Watching the Router

Yesterday I decommissioned ns1, the last physical server in the rack that wasn’t a hypervisor. It ran BIND. That’s done now, replaced by four Unbound containers spread across the VLANs. I wrote about it.

What I didn’t write about was the loose end ns1 left behind: the UDM Pro’s syslog target had been pointed at 192.168.100.22 for as long as anyone could remember, and once ns1 went dark that logging just vanished into the void. Issue #177 — “ingest UDM Pro syslog” — had been sitting open for weeks. Today felt like the right time.

I did not expect it to take until 10 PM.

The Easy Part

The OTel collector already runs on kvm02 in a rootless Podman Quadlet. It picks up container logs, system journal events, Wazuh alerts, Unbound query logs. Adding another receiver is supposed to be three lines of YAML:

receivers:
  syslog:
    udp:
      listen_address: "0.0.0.0:5514"

Port 5514 because wazuh-manager owns 514/udp and that’s not a fight worth having. The UDM Pro accepts any syslog target and port, so that was a non-issue. I added an otlphttp/syslog exporter that routes to OpenObserve via the stream-name: ubiquiti HTTP header — the same pattern we already use for the other streams — and reloaded the collector.
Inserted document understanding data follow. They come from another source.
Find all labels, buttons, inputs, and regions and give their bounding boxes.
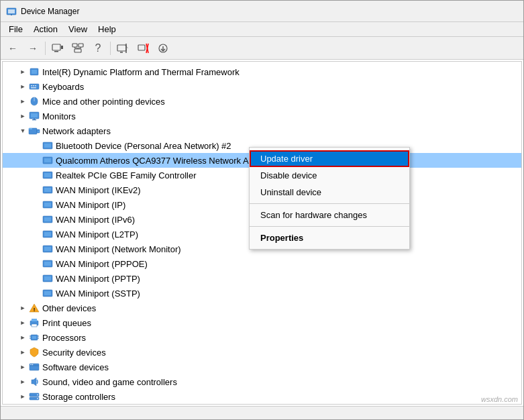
status-bar (1, 406, 523, 420)
realtek-label: Realtek PCIe GBE Family Controller (56, 170, 197, 180)
svg-rect-67 (32, 336, 36, 339)
help-button[interactable]: ? (89, 40, 107, 57)
context-menu-properties[interactable]: Properties (250, 229, 409, 246)
toggle-security-devices[interactable]: ► (17, 347, 28, 358)
title-bar: Device Manager (1, 1, 523, 22)
tree-item-keyboards[interactable]: ► Keyboards (3, 79, 521, 94)
intel-dynamic-label: Intel(R) Dynamic Platform and Thermal Fr… (42, 67, 240, 77)
menu-bar: File Action View Help (1, 22, 523, 37)
other-devices-label: Other devices (42, 303, 96, 313)
warning-icon: ! (28, 303, 40, 313)
tree-item-intel-dynamic[interactable]: ► Intel(R) Dynamic Platform and Thermal … (3, 64, 521, 79)
security-icon (28, 347, 40, 358)
forward-button[interactable]: → (23, 40, 42, 57)
wan-pppoe-label: WAN Miniport (PPPOE) (56, 259, 148, 269)
menu-action[interactable]: Action (28, 23, 63, 36)
processors-label: Processors (42, 333, 86, 343)
svg-rect-26 (33, 85, 34, 87)
wan-ipv6-label: WAN Miniport (IPv6) (56, 215, 135, 225)
software-icon (28, 362, 40, 372)
main-content: ► Intel(R) Dynamic Platform and Thermal … (1, 60, 523, 406)
mice-label: Mice and other pointing devices (42, 97, 165, 107)
toggle-qualcomm (31, 155, 42, 166)
wan-pptp-label: WAN Miniport (PPTP) (56, 274, 140, 284)
tree-item-wan-pppoe[interactable]: WAN Miniport (PPPOE) (3, 256, 521, 271)
svg-rect-54 (44, 247, 51, 251)
context-menu: Update driver Disable device Uninstall d… (249, 147, 410, 250)
context-menu-update-driver[interactable]: Update driver (250, 150, 409, 167)
tree-item-wan-pptp[interactable]: WAN Miniport (PPTP) (3, 271, 521, 286)
tree-item-wan-sstp[interactable]: WAN Miniport (SSTP) (3, 286, 521, 301)
toggle-keyboards[interactable]: ► (17, 81, 28, 92)
wan-icon-7 (42, 273, 54, 284)
back-button[interactable]: ← (3, 40, 22, 57)
toolbar-separator-1 (45, 42, 46, 55)
toggle-monitors[interactable]: ► (17, 111, 28, 121)
toggle-mice[interactable]: ► (17, 96, 28, 107)
update-driver-button[interactable] (154, 40, 172, 57)
menu-file[interactable]: File (3, 23, 28, 36)
svg-rect-5 (61, 46, 63, 49)
svg-rect-64 (32, 319, 37, 321)
network-device-icon-qca (42, 155, 54, 166)
tree-item-software-devices[interactable]: ► Software devices (3, 360, 521, 374)
processor-icon (28, 332, 40, 343)
svg-rect-40 (44, 144, 51, 148)
toggle-other-devices[interactable]: ► (17, 303, 28, 313)
wan-sstp-label: WAN Miniport (SSTP) (56, 288, 140, 299)
tree-item-monitors[interactable]: ► Monitors (3, 109, 521, 123)
tree-item-storage-controllers[interactable]: ► Storage controllers (3, 389, 521, 404)
svg-rect-33 (32, 119, 36, 120)
svg-rect-52 (44, 232, 51, 236)
devices-icon (52, 43, 64, 54)
context-menu-scan-hardware[interactable]: Scan for hardware changes (250, 207, 409, 223)
delete-icon (137, 43, 149, 54)
download-icon (157, 43, 169, 54)
tree-item-other-devices[interactable]: ► ! Other devices (3, 301, 521, 315)
toggle-sound-video[interactable]: ► (17, 376, 28, 387)
title-bar-icon (6, 6, 17, 17)
wan-icon-3 (42, 214, 54, 225)
menu-help[interactable]: Help (93, 23, 121, 36)
toolbar: ← → ? (1, 37, 523, 60)
tree-item-security-devices[interactable]: ► Security devices (3, 345, 521, 360)
tree-item-print-queues[interactable]: ► Print queues (3, 315, 521, 330)
toggle-processors[interactable]: ► (17, 332, 28, 343)
toggle-print-queues[interactable]: ► (17, 317, 28, 328)
scan-icon (117, 43, 129, 54)
sound-video-label: Sound, video and game controllers (42, 377, 177, 387)
svg-rect-28 (31, 87, 36, 89)
context-menu-disable-device[interactable]: Disable device (250, 167, 409, 184)
toggle-intel[interactable]: ► (17, 66, 28, 77)
scan-hardware-button[interactable] (113, 40, 132, 57)
qualcomm-label: Qualcomm Atheros QCA9377 Wireless Networ… (56, 156, 273, 166)
svg-rect-4 (54, 51, 58, 52)
tree-item-sound-video[interactable]: ► Sound, video and game controllers (3, 374, 521, 389)
svg-rect-46 (44, 188, 51, 192)
show-devices-by-connection-button[interactable] (68, 40, 87, 57)
svg-rect-24 (30, 84, 39, 89)
svg-rect-25 (31, 85, 32, 87)
context-menu-uninstall-device[interactable]: Uninstall device (250, 184, 409, 201)
menu-view[interactable]: View (63, 23, 93, 36)
svg-point-80 (37, 398, 38, 399)
storage-controllers-label: Storage controllers (42, 392, 115, 402)
tree-item-mice[interactable]: ► Mice and other pointing devices (3, 94, 521, 109)
svg-rect-58 (44, 276, 51, 280)
mouse-icon (28, 96, 40, 107)
software-devices-label: Software devices (42, 362, 109, 372)
tree-item-network-adapters[interactable]: ▼ Network adapters (3, 123, 521, 138)
wan-icon-6 (42, 258, 54, 269)
svg-marker-76 (32, 378, 36, 386)
network-folder-icon (28, 125, 40, 136)
uninstall-button[interactable] (134, 40, 152, 57)
toggle-network-adapters[interactable]: ▼ (17, 125, 28, 136)
tree-item-processors[interactable]: ► Processors (3, 330, 521, 345)
network-device-icon-realtek (42, 170, 54, 180)
svg-rect-65 (32, 324, 37, 327)
toggle-software-devices[interactable]: ► (17, 362, 28, 372)
context-menu-sep-2 (250, 226, 409, 227)
toggle-storage-controllers[interactable]: ► (17, 391, 28, 402)
show-devices-by-type-button[interactable] (48, 40, 67, 57)
monitors-label: Monitors (42, 111, 76, 121)
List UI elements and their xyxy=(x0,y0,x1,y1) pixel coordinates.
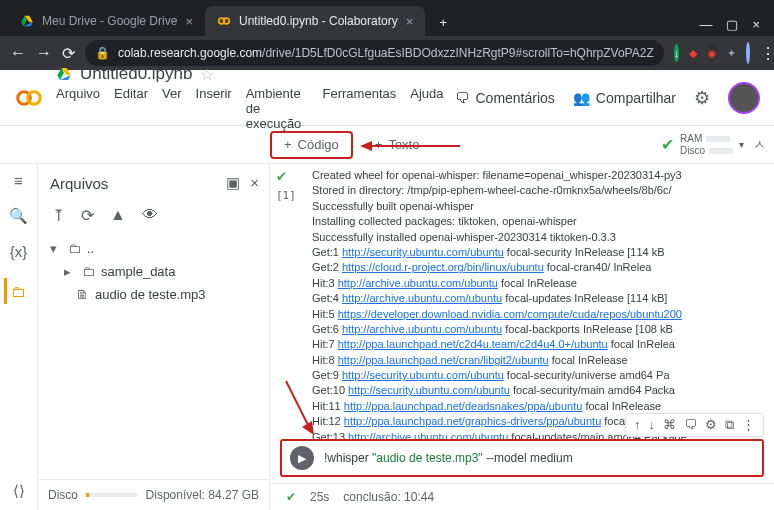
notebook-area: ✔ [1] Created wheel for openai-whisper: … xyxy=(270,164,774,510)
output-link[interactable]: http://security.ubuntu.com/ubuntu xyxy=(342,369,504,381)
close-window-icon[interactable]: × xyxy=(752,17,760,32)
close-icon[interactable]: × xyxy=(406,14,414,29)
output-line: Successfully installed openai-whisper-20… xyxy=(312,230,774,245)
tree-file[interactable]: 🗎 audio de teste.mp3 xyxy=(42,283,265,306)
new-window-icon[interactable]: ▣ xyxy=(226,174,240,192)
close-icon[interactable]: × xyxy=(250,174,259,192)
output-link[interactable]: https://cloud.r-project.org/bin/linux/ub… xyxy=(342,261,544,273)
menu-ver[interactable]: Ver xyxy=(162,86,182,131)
run-button[interactable]: ▶ xyxy=(290,446,314,470)
output-link[interactable]: https://developer.download.nvidia.com/co… xyxy=(338,308,682,320)
variables-icon[interactable]: {x} xyxy=(10,243,28,260)
tree-folder[interactable]: ▸ 🗀 sample_data xyxy=(42,260,265,283)
add-code-button[interactable]: + Código xyxy=(270,131,353,159)
tab-title: Meu Drive - Google Drive xyxy=(42,14,177,28)
chevron-down-icon[interactable]: ▾ xyxy=(739,139,744,150)
files-pane: Arquivos ▣ × ⤒ ⟳ ▲ 👁 ▾ 🗀 .. ▸ 🗀 sample_d… xyxy=(38,164,270,510)
toc-icon[interactable]: ≡ xyxy=(14,172,23,189)
cell-actions: ↑ ↓ ⌘ 🗨 ⚙ ⧉ ⋮ xyxy=(625,413,764,437)
output-link[interactable]: http://archive.ubuntu.com/ubuntu xyxy=(348,431,508,439)
gear-icon[interactable]: ⚙ xyxy=(705,417,717,433)
menu-chevron-icon[interactable]: ㅅ xyxy=(753,136,766,154)
code-cell[interactable]: ▶ !whisper "audio de teste.mp3" --model … xyxy=(280,439,764,477)
check-icon: ✔ xyxy=(286,490,296,504)
menu-inserir[interactable]: Inserir xyxy=(196,86,232,131)
code-editor[interactable]: !whisper "audio de teste.mp3" --model me… xyxy=(324,451,573,465)
output-link[interactable]: http://ppa.launchpad.net/graphics-driver… xyxy=(344,415,601,427)
annotation-arrow xyxy=(280,377,320,437)
new-tab-button[interactable]: + xyxy=(429,8,457,36)
output-line: Hit:11 http://ppa.launchpad.net/deadsnak… xyxy=(312,399,774,414)
comment-icon[interactable]: 🗨 xyxy=(684,417,697,433)
terminal-icon[interactable]: ⟨⟩ xyxy=(13,482,25,500)
minimize-icon[interactable]: — xyxy=(699,17,712,32)
menu-ferramentas[interactable]: Ferramentas xyxy=(323,86,397,131)
exec-time: 25s xyxy=(310,490,329,504)
chevron-right-icon: ▸ xyxy=(64,264,76,279)
extension-icon[interactable]: ↓ xyxy=(674,44,680,62)
chevron-down-icon: ▾ xyxy=(50,241,62,256)
output-line: Get:1 http://security.ubuntu.com/ubuntu … xyxy=(312,245,774,260)
output-link[interactable]: http://ppa.launchpad.net/cran/libgit2/ub… xyxy=(338,354,549,366)
output-link[interactable]: http://archive.ubuntu.com/ubuntu xyxy=(342,292,502,304)
output-link[interactable]: http://ppa.launchpad.net/deadsnakes/ppa/… xyxy=(344,400,583,412)
profile-avatar[interactable] xyxy=(746,42,750,64)
share-button[interactable]: 👥 Compartilhar xyxy=(573,90,676,106)
user-avatar[interactable] xyxy=(728,82,760,114)
forward-button[interactable]: → xyxy=(36,44,52,62)
output-link[interactable]: http://archive.ubuntu.com/ubuntu xyxy=(342,323,502,335)
plus-icon: + xyxy=(284,137,292,152)
output-line: Hit:8 http://ppa.launchpad.net/cran/libg… xyxy=(312,353,774,368)
output-link[interactable]: http://security.ubuntu.com/ubuntu xyxy=(348,384,510,396)
document-title[interactable]: Untitled0.ipynb xyxy=(80,64,192,84)
close-icon[interactable]: × xyxy=(185,14,193,29)
output-line: Get:10 http://security.ubuntu.com/ubuntu… xyxy=(312,383,774,398)
left-rail: ≡ 🔍 {x} 🗀 ⟨⟩ xyxy=(0,164,38,510)
mirror-icon[interactable]: ⧉ xyxy=(725,417,734,433)
file-icon: 🗎 xyxy=(76,287,89,302)
search-icon[interactable]: 🔍 xyxy=(9,207,28,225)
menu-editar[interactable]: Editar xyxy=(114,86,148,131)
output-link[interactable]: http://security.ubuntu.com/ubuntu xyxy=(342,246,504,258)
exec-done: conclusão: 10:44 xyxy=(343,490,434,504)
cell-toolbar: + Código + Texto ✔ RAM Disco ▾ ㅅ xyxy=(0,126,774,164)
comment-icon: 🗨 xyxy=(455,90,469,106)
menu-ajuda[interactable]: Ajuda xyxy=(410,86,443,131)
gear-icon[interactable]: ⚙ xyxy=(694,87,710,109)
move-down-icon[interactable]: ↓ xyxy=(649,417,656,433)
output-line: Successfully built openai-whisper xyxy=(312,199,774,214)
maximize-icon[interactable]: ▢ xyxy=(726,17,738,32)
refresh-icon[interactable]: ⟳ xyxy=(81,206,94,225)
drive-icon xyxy=(56,66,72,82)
move-up-icon[interactable]: ↑ xyxy=(634,417,641,433)
star-icon[interactable]: ☆ xyxy=(200,65,214,84)
status-bar: ✔ 25s conclusão: 10:44 xyxy=(270,483,774,510)
browser-tab-drive[interactable]: Meu Drive - Google Drive × xyxy=(8,6,205,36)
reload-button[interactable]: ⟳ xyxy=(62,44,75,63)
output-line: Stored in directory: /tmp/pip-ephem-whee… xyxy=(312,183,774,198)
back-button[interactable]: ← xyxy=(10,44,26,62)
mount-drive-icon[interactable]: ▲ xyxy=(110,206,126,225)
extension-icon[interactable]: ◉ xyxy=(707,44,717,62)
output-link[interactable]: http://archive.ubuntu.com/ubuntu xyxy=(338,277,498,289)
menu-arquivo[interactable]: Arquivo xyxy=(56,86,100,131)
disk-usage: Disco Disponível: 84.27 GB xyxy=(38,479,269,510)
tree-parent[interactable]: ▾ 🗀 .. xyxy=(42,237,265,260)
extensions-menu-icon[interactable]: ✦ xyxy=(727,44,736,62)
extension-icon[interactable]: ◆ xyxy=(689,44,697,62)
browser-tab-colab[interactable]: Untitled0.ipynb - Colaboratory × xyxy=(205,6,425,36)
url-input[interactable]: 🔒 colab.research.google.com/drive/1D5LfD… xyxy=(85,40,664,66)
file-tree: ▾ 🗀 .. ▸ 🗀 sample_data 🗎 audio de teste.… xyxy=(38,231,269,479)
runtime-status[interactable]: ✔ RAM Disco ▾ xyxy=(661,134,744,156)
lock-icon: 🔒 xyxy=(95,46,110,60)
output-link[interactable]: http://ppa.launchpad.net/c2d4u.team/c2d4… xyxy=(338,338,608,350)
hide-icon[interactable]: 👁 xyxy=(142,206,158,225)
link-icon[interactable]: ⌘ xyxy=(663,417,676,433)
browser-menu-icon[interactable]: ⋮ xyxy=(760,44,774,63)
comments-button[interactable]: 🗨 Comentários xyxy=(455,90,554,106)
more-icon[interactable]: ⋮ xyxy=(742,417,755,433)
upload-icon[interactable]: ⤒ xyxy=(52,206,65,225)
cell-output: ✔ [1] Created wheel for openai-whisper: … xyxy=(270,164,774,439)
menu-ambiente[interactable]: Ambiente de execução xyxy=(246,86,309,131)
files-tab-icon[interactable]: 🗀 xyxy=(4,278,30,304)
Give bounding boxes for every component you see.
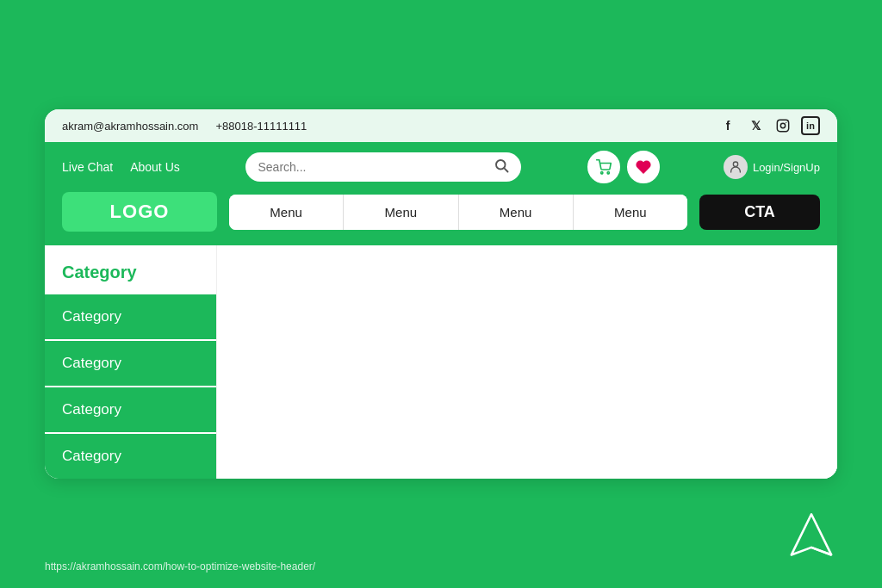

Then I pointed the UDM Pro at kvm02:5514 and waited.

Five thousand eight hundred records in the first thirty seconds. Zero parse failures. The receiver accepted everything. OpenObserve showed the stream. The raw body field was full of CEF-formatted lines, which I already expected — UniFi OS has been emitting CEF since at least firmware 3.x. I’d done the research. I knew what was coming.

The Not-Easy Part

The OTel collector has an OTTL transform processor. It can run expressions against log records. I wrote a set of set() operations using regex capture groups to pull out all seven CEF header fields plus eleven extension fields that matter for a network dashboard: client MAC, client IP, client hostname, WiFi name, band, channel, RSSI, VLAN, connected AP, last-connected AP. Eighteen columns total.

The first test run against live traffic: firewall deny records parsed perfectly. WiFi client association records: body was untouched, no attributes populated.

I stared at this for a while. The regex was correct — I’d validated it against the raw samples. The OTTL set() expressions were syntactically valid. The processor was running.

Then I read the commit message I would eventually write:

The parser matches against the raw body because UniFi OS emits CEF WiFi/admin events WITHOUT the <PRI> prefix that stanza’s RFC3164 parser requires (firewall logs do have <PRI> and still parse cleanly upstream).

Right. The firewall logs arrive as <134>Apr 21 09:23:11 CEF:0|.... The WiFi/admin logs arrive as CEF:0|.... No angle brackets. No PRI octet. The RFC3164 receiver upstream of my transform processor was silently discarding the WiFi records because they failed the RFC3164 framing check, so the transform never saw them.

The fix: match on body directly with a where IsMatch(body, "^CEF:") condition, bypass the RFC3164 assumption entirely. Non-CEF records (firewall, IDS/IPS) pass through unchanged because their body starts with <134> and doesn’t match the condition.

I also left three fields — UNIFIclientAlias, UNIFIcategory, and msg= — as body-only searchable. CEF uses space as the key=value separator with no per-field terminator, so values containing spaces (a client named “Jeremy’s iPhone”, a category like “Streaming Media”) can’t be reliably extracted without per-field terminator regexes that become unmaintainable fast. The fields that matter for a dashboard — band, channel, RSSI, VLAN, AP name — have space-free values. That’s a reasonable tradeoff.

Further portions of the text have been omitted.